● Exercise objective
For every line below, restate it exactly and drop the images.

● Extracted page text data
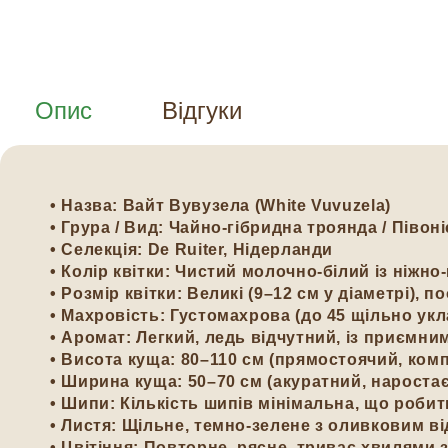
Опис
Відгуки
•
Назва:
Вайт Вувузела (White Vuvuzela)
•
Грура / Вид:
Чайно-гібридна троянда / Півоні
•
Селекція:
De Ruiter, Нідерланди
•
Колір квітки:
Чистий молочно-білий із ніжн
•
Розмір квітки:
Великі (9–12 см у діаметрі), по
•
Махровість:
Густомахрова (до 45 щільно ук
•
Аромат:
Легкий, ледь відчутний, із приємни
•
Висота куща:
80–110 см (прямостоячий, ком
•
Ширина куща:
50–70 см (акуратний, нароста
•
Шипи:
Кількість шипів мінімальна, що робит
•
Листя:
Щільне, темно-зелене з оливковим в
•
Цвітіння:
Повторне, рясне, триває хвилями з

● Task solution
Опис
Відгуки
•
Назва:
Вайт Вувузела (White Vuvuzela)
•
Грура / Вид:
Чайно-гібридна троянда / Півоні
•
Селекція:
De Ruiter, Нідерланди
•
Колір квітки:
Чистий молочно-білий із ніжн
•
Розмір квітки:
Великі (9–12 см у діаметрі), по
•
Махровість:
Густомахрова (до 45 щільно ук
•
Аромат:
Легкий, ледь відчутний, із приємни
•
Висота куща:
80–110 см (прямостоячий, ком
•
Ширина куща:
50–70 см (акуратний, нароста
•
Шипи:
Кількість шипів мінімальна, що робит
•
Листя:
Щільне, темно-зелене з оливковим в
•
Цвітіння:
Повторне, рясне, триває хвилями з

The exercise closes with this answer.